Solid was a simple child, often entertaining himself on the farm by quietly sneaking up on cows and silently tipping them over. Eventually he moved on to playing "G.I. Joe" with some buddies outside the local Popeye's Chicken, and it was here where he first happened upon the mullet look.

Many years later, Snake has risen to become one of the top agents in his field and a true video game superstar. Still, he retains the mullet.

Which just goes to show: you can take the secret agent out of the rednecks but you can't take the redneck out of the secret agent...unless you give him a haircut, I guess.


It's What We Do!
From: "Eric Bolam" (***
Subject: what the.......
what the hell is that reviewing this gay ass pin ball game you 
guyz are pathetic you know you shouldnt waste your damn time on a 
stupid gay game like that. Why dont review some other sh*t like oh 
i dont quest for glory V again or something. Any thing except that, 
that was pathetic no wonder gamespot is better then you guys at 
least they update there page every freaking day and there at all 
the freaking e3 and computer gaming shows you guyz just planly suck 
now i know where to hang out at
Hello Eric,

Excellent letter. Way to argue. And way to spell! We suggest first looking into a Dictionary. Then, we recommend looking into the definition of the word "gay," as you really seem to like it.

Why did we review KISS Pinball? Well, because it's a game, and contrary to popular opinion, reviewing games is what we do here. By the way, Gamespot reviewed it too. Does that make them as stupid as us? Woohoo!

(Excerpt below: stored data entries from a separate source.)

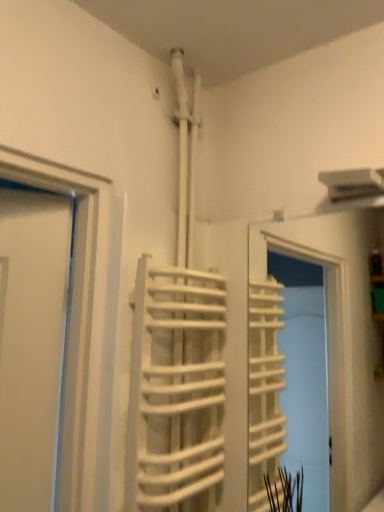 Question: Based on their positions, is white matte stair at center located to the left or right of green matte plant at lower right?

Choices:
 (A) left
 (B) right

Answer: (A)

Question: From the image's perspective, is white matte stair at center positioned above or below green matte plant at lower right?

Choices:
 (A) above
 (B) below

Answer: (A)

Question: Relative to green matte plant at lower right, is white matte stair at center in front or behind?

Choices:
 (A) front
 (B) behind

Answer: (A)

Question: Looking at the image, does green matte plant at lower right seem bigger or smaller compared to white matte stair at center?

Choices:
 (A) big
 (B) small

Answer: (B)

Question: From the image's perspective, is green matte plant at lower right positioned above or below white matte stair at center?

Choices:
 (A) below
 (B) above

Answer: (A)

Question: Is green matte plant at lower right spatially inside white matte stair at center, or outside of it?

Choices:
 (A) inside
 (B) outside

Answer: (B)

Question: Is point (291, 494) positioned closer to the camera than point (173, 370)?

Choices:
 (A) farther
 (B) closer

Answer: (B) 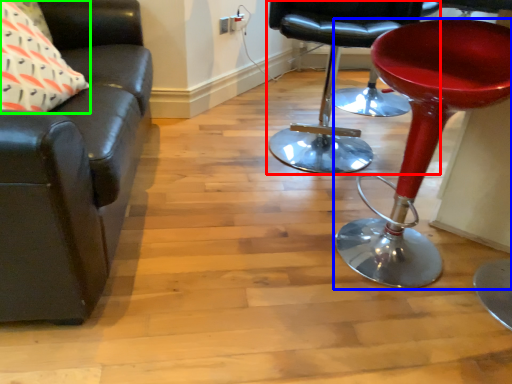 Question: Which is nearer to the chair (highlighted by a red box)? stool (highlighted by a blue box) or pillow (highlighted by a green box).

Choices:
 (A) stool
 (B) pillow

Answer: (A) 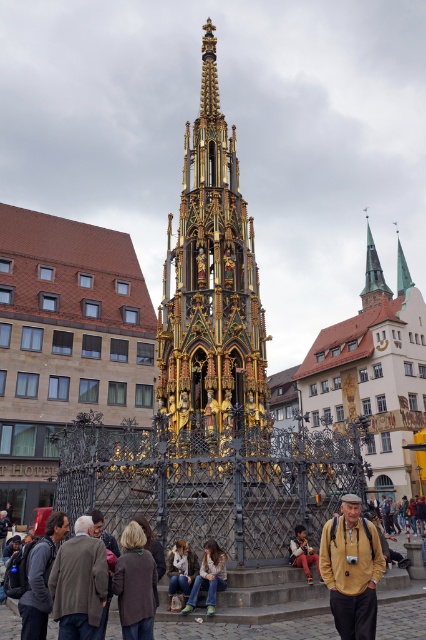 Question: From the image, what is the correct spatial relationship of gold/gilded metal tower at center in relation to white fur dog at center?

Choices:
 (A) below
 (B) above

Answer: (B)

Question: Which point is closer to the camera?

Choices:
 (A) (132, 579)
 (B) (299, 531)
 (C) (400, 285)

Answer: (A)

Question: Considering the relative positions of yellow cotton jacket at lower right and green copper spire at upper right in the image provided, where is yellow cotton jacket at lower right located with respect to green copper spire at upper right?

Choices:
 (A) below
 (B) above

Answer: (A)

Question: Which point appears closest to the camera in this image?

Choices:
 (A) (112, 563)
 (B) (299, 384)
 (C) (86, 612)
 (D) (189, 608)

Answer: (C)

Question: Which point is farther to the camera?

Choices:
 (A) green copper spire at upper right
 (B) yellow cotton jacket at lower right
 (C) brown leather jacket at lower left

Answer: (A)

Question: Does leather jacket at lower right have a greater width compared to green copper spire at upper right?

Choices:
 (A) no
 (B) yes

Answer: (A) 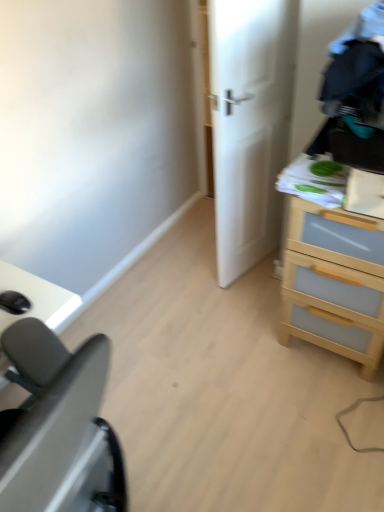 Question: From their relative heights in the image, would you say white matte door at center is taller or shorter than light wood chest of drawers at right?

Choices:
 (A) short
 (B) tall

Answer: (B)

Question: Is white matte door at center bigger or smaller than light wood chest of drawers at right?

Choices:
 (A) big
 (B) small

Answer: (B)

Question: Considering the real-world distances, which object is closest to the light wood chest of drawers at right?

Choices:
 (A) white matte door at center
 (B) black matte desk at lower left

Answer: (A)

Question: Based on their relative distances, which object is farther from the white matte door at center?

Choices:
 (A) light wood chest of drawers at right
 (B) black matte desk at lower left

Answer: (B)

P.S. We'll be sure to tell the Gamespot guys that you like their website when we see them at E3.

From: "Jaraxle" (***
Subject: You Guys Rock! III
Hey, this is the third letter I have written to you 
guys about how much Game Revolution kicks ass. Well 
now to the first order of business.... THANK YOU!!!!
I just received Command & Conquer Collector's Edition
and the bonus Ready 2 Rumble Boxing 2 key chain. I 
must admit I knew of Sal Magicpants because my head 
has been taken by that demon with a 007 license many 
times over. I will not give my screen name in hope 
that some day I will be able to sneak up and take out 
SMp some day [hopes]. I read a lot of the GR mail bag 
and don't understand the hate mail that is directed 
at you guys for your reviews. I read a lot of the 
competition on the net and the stand, they don't hold 
a candle, zip, nadda. I mean a lot of the reviews in 
magazines are completely biased. I guess its because 
they don't want to piss off the developers who send 
them stuff early. Frankly I don't care if I have to 
wait a week to get a good review after the launch of 
a game. It's a hell of a lot better then blowing 50 
bucks on a piece of crap that I can only get 10 bucks 
back for. i.e.. almost bought Superman for N64 
[shudders]. Well your reviews which are always 
straight forward are a welcome reprieve from the 
horrid showers of wasted web space that clog the 
online gaming world. Thank You for C&C2 R.A.I will 
play it as soon as I send this off. It will do me 
good to have a brief interlude form Black & White. 
Maybe I will eat too, ahh yes I think I remember what 
food taste like! the sneaky bastard who will try to 
take Sal Magicpants head!
Howdy Jaraxle,

Congratulations on winning the contest! And thanks for all the nice comments. We always knew we could buy reader affection.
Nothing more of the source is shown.